Absence of state The vast majority of web applications call for some kind of stateful method. For instance, if you were using a shopping website that featured a built-in mechanism for storing products known as a shopping cart, you would need to be aware of the total quantity of items stored in the shopping cart before you could complete the purchase. The client, unfortunately, is the one who is responsible for maintaining this state, which only serves to make the client application more cumbersome and difficult to keep up to date.

Difference between SOAP Vs CORBA Vs DCOM Vs Java RMI

Prior to the development of SOAP and REST API, remote access strategies such as the RPC (remote procedure calls) approaches were already in widespread use. The following is an explanation of the many different methods of remote access that were available.

CORBA stands for “Common Object Request Broker Architecture,” which was its previous name. The purpose of putting in place this framework was to make sure that programmes developed for different platforms could communicate with one another. Although an object-oriented architecture was the foundation on which CORBA was built, it was not necessary for the application doing the calling to be based on the same architecture. The fact that it must be built in a distinct language known as the Interface Definition Language was by far the most significant drawback of utilising this method. As a result, developers were had to learn yet another language in order to make use of the CORBA system.
Distributed Component Object Model, or DCOM for short, is a Microsoft-exclusive technology that allows clients to access remote components. DCOM is also known as the Distributed Component Object Model. The fact that it was up to the client programme to free up resources when they were no longer needed was the most significant drawback of using this approach.
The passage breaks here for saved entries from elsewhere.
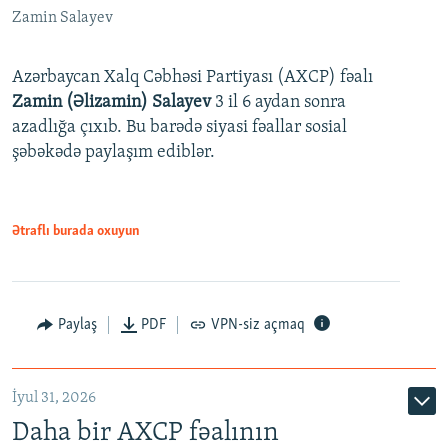
Zamin Salayev
Azərbaycan Xalq Cəbhəsi Partiyası (AXCP) fəalı
Zamin (Əlizamin) Salayev
3 il 6 aydan sonra
azadlığa çıxıb. Bu barədə siyasi fəallar sosial
şəbəkədə paylaşım ediblər.
Ətraflı burada oxuyun
Paylaş
PDF
VPN-siz açmaq
İyul 31, 2026
Daha bir AXCP fəalının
Second, in order for the web service to comprehend the request that was submitted, it was the client’s responsibility to ensure that the request was “wrapped” or “marshalled” in the appropriate manner before it was delivered. In addition, if the client application was written in Java and it needed to work with DCOM (a technology developed by Microsoft), then additional coding was required. This was necessary to ensure that applications written in other programming languages could work with web services that were based on DCOM.
Java RMI, also known as Java Remote Method Invocation, was Java’s implementation of how remote objects may be accessed via remote procedure calls. It was also known by its full name, Java Remote Method Invocation. The fact that Java RMI could only be executed on a Java Virtual Machine constituted the most significant limitation of this technology. This indicated that the programme doing the calling must also be executed on the Java framework in order to make use of Java Remote Method Invocation (RMI).
The following is an explanation of the primary distinctions between SOAP and these other techniques:

Working over HTTP — Every one of the RPC techniques has a significant drawback, and that is the fact that they are unable to function through the HTTP protocol. The need that all apps on the web work on this protocol used to be a significant barrier for clients that needed to access RPC-style web services. This was because all programmes on the online had to work on this protocol.
Working with ports that are not standard Because RPC-style web services did not function properly when using the HTTP protocol, special ports had to be opened for them in order for clients to access the functionality that was provided by these web services.